A projectile is launched straight upwards at 45 m/s. Three seconds later, its velocity is
A. 75 m/s
B. 30 m/s
C. 15 m/s
D. zero
15
v=45-g*time
To find the velocity of the projectile 3 seconds after it was launched, we can use the formula for projectile motion:
v = u + at
Where:
v = final velocity
u = initial velocity
a = acceleration
t = time
In this case, the initial velocity is 45 m/s, the acceleration is due to gravity (-9.8 m/s^2), and the time is 3 seconds. Therefore, we can substitute these values into the formula:
v = 45 + (-9.8)(3)
v = 45 - 29.4
v = 15.6 m/s
Therefore, the velocity of the projectile 3 seconds after it was launched is 15.6 m/s.

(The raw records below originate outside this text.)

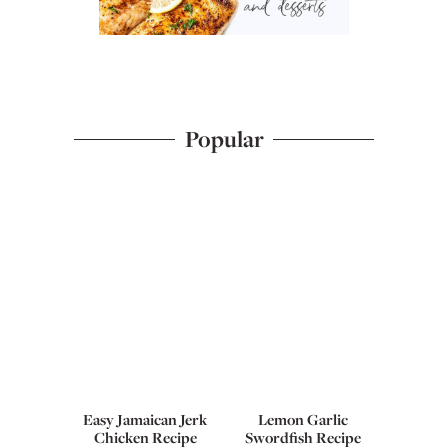
Popular
Easy Jamaican Jerk
Lemon Garlic
Chicken Recipe
Swordfish Recipe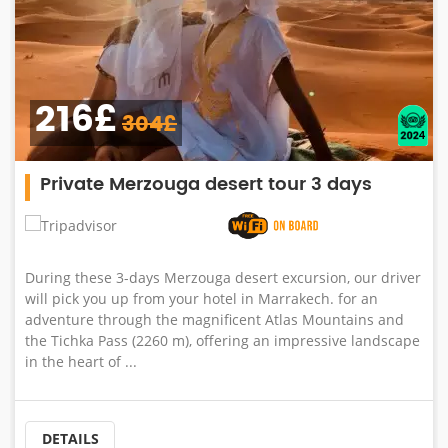
216£
304£
Private Merzouga desert tour 3 days
During these 3-days Merzouga desert excursion, our driver
will pick you up from your hotel in Marrakech. for an
adventure through the magnificent Atlas Mountains and
the Tichka Pass (2260 m), offering an impressive landscape
in the heart of ...
DETAILS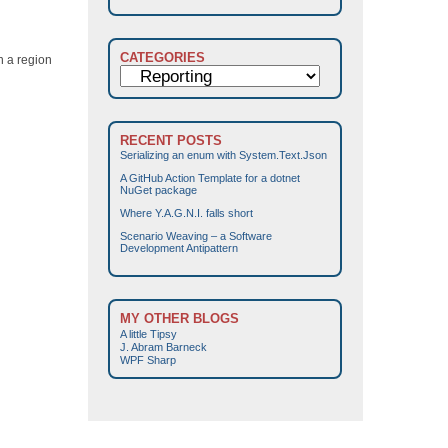
CATEGORIES
on a region
Categories
RECENT POSTS
Serializing an enum with System.Text.Json
A GitHub Action Template for a dotnet
NuGet package
Where Y.A.G.N.I. falls short
Scenario Weaving – a Software
Development Antipattern
MY OTHER BLOGS
A little Tipsy
J. Abram Barneck
WPF Sharp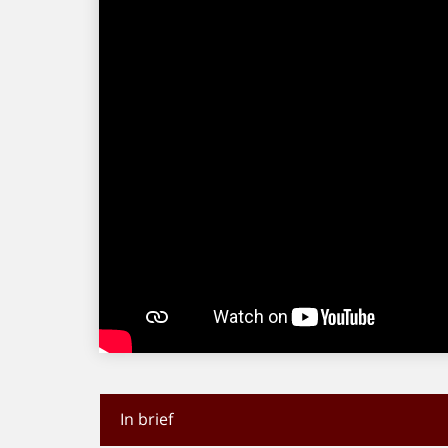
In brief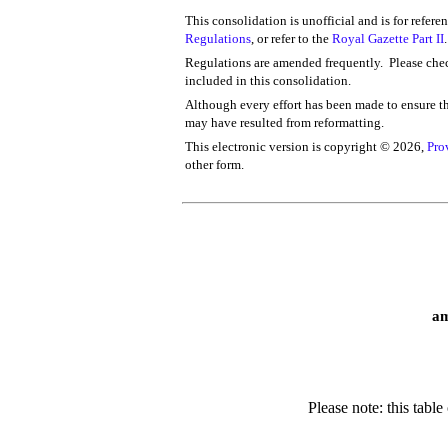
This consolidation is unofficial and is for refere
Regulations
, or refer to the
Royal Gazette Part II
.
Regulations are amended frequently. Please chec
included in this consolidation.
Although every effort has been made to ensure the
may have resulted from reformatting.
This electronic version is copyright ©
2026,
Pro
other form.
am
Please note: this tabl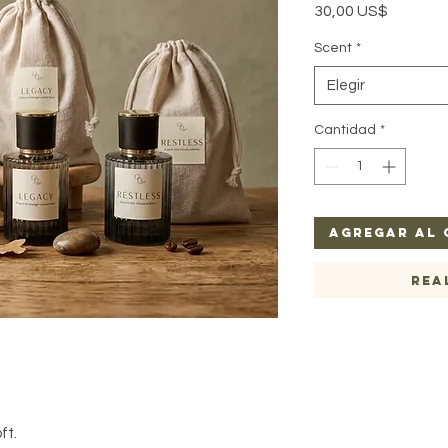
Precio
30,00 US$
Scent
*
Elegir
Cantidad
*
Agregar al 
Rea
ft.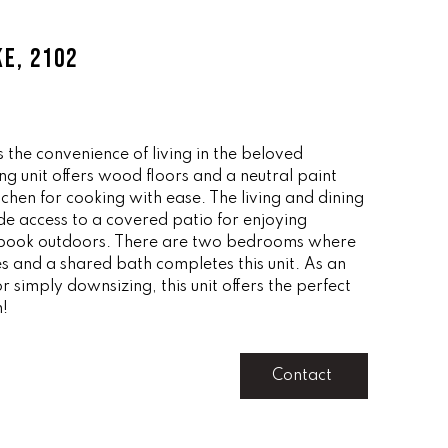
KE, 2102
s the convenience of living in the beloved
g unit offers wood floors and a neutral paint
itchen for cooking with ease. The living and dining
e access to a covered patio for enjoying
 book outdoors. There are two bedrooms where
s and a shared bath completes this unit. As an
 simply downsizing, this unit offers the perfect
n!
Contact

The correct answer is C. 15 m/s.
To find the velocity of the projectile three seconds after it is launched, we need to consider the effect of gravity. The acceleration due to gravity is approximately 9.8 m/s², acting downward.

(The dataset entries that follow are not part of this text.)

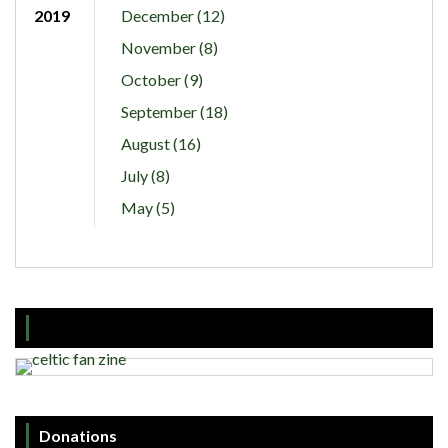
2019
December (12)
November (8)
October (9)
September (18)
August (16)
July (8)
May (5)
Donations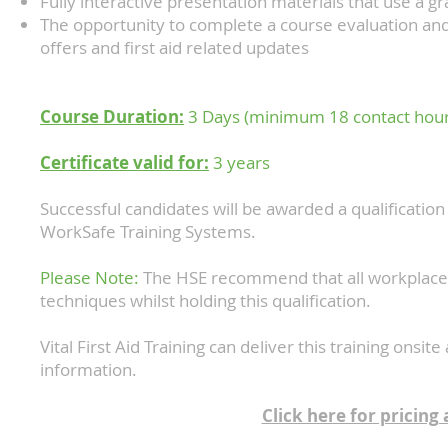
Fully interactive presentation materials that use a g
The opportunity to complete a course evaluation and
offers and first aid related updates
Course Duration:
3 Days (minimum 18 contact hou
Certificate valid for:
3 years
Successful candidates will be awarded a qualification i
WorkSafe Training Systems.
Please Note:
The HSE recommend that all workplace fir
techniques whilst holding this qualification.
Vital First Aid Training can deliver this training onsi
information.
Click here for pricing 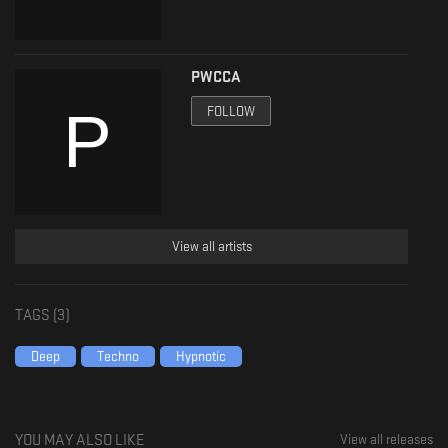
PWCCA
FOLLOW
View all artists
TAGS (
3
)
Deep
Techno
Hypnotic
YOU MAY ALSO LIKE
View all releases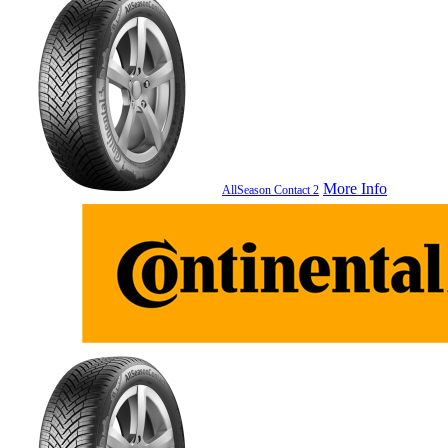
More Info
AllSeason Contact 2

Since the projectile is launched straight upwards, its initial velocity is positive (+45 m/s). After three seconds, the only force acting on the projectile is gravity, which causes it to decelerate. We can use the equation:
final velocity = initial velocity + (acceleration due to gravity * time)
Plugging in the values:
final velocity = 45 m/s + (-9.8 m/s² * 3 s)
final velocity = 45 m/s - 29.4 m/s
final velocity = 15.6 m/s
Therefore, three seconds later, the velocity of the projectile is approximately 15.6 m/s. The correct answer is C. 15 m/s.